* DATA UNDER STUDY *
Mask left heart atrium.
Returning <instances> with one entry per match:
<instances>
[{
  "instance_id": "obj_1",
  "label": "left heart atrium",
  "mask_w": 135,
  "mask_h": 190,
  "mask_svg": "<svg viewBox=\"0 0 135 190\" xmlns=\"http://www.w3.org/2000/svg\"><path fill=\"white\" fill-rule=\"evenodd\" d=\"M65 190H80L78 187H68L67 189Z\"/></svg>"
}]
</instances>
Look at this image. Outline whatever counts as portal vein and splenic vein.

* * *

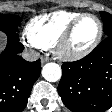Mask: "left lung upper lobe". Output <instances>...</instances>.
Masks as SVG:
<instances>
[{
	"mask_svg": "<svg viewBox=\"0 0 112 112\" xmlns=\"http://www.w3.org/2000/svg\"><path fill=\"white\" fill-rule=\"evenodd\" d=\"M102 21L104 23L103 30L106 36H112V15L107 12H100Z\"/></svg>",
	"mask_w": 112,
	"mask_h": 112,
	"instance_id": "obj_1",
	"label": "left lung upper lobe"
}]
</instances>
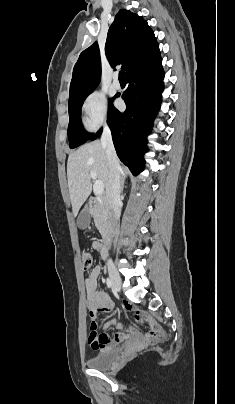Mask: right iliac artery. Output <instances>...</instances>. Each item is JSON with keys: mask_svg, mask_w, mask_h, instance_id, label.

* WHAT IS NEEDED *
Take the lines above from the one containing "Mask left heart atrium." to the one containing "Look at this" and retype them exactly, both ends included, with nothing added.

* RESULT OF THIS TASK *
Mask left heart atrium.
Returning <instances> with one entry per match:
<instances>
[{
  "instance_id": "obj_1",
  "label": "left heart atrium",
  "mask_w": 135,
  "mask_h": 190,
  "mask_svg": "<svg viewBox=\"0 0 135 190\" xmlns=\"http://www.w3.org/2000/svg\"><path fill=\"white\" fill-rule=\"evenodd\" d=\"M65 190H80L78 187H68L67 189Z\"/></svg>"
}]
</instances>
Look at this image. Outline whatever counts as portal vein and splenic vein.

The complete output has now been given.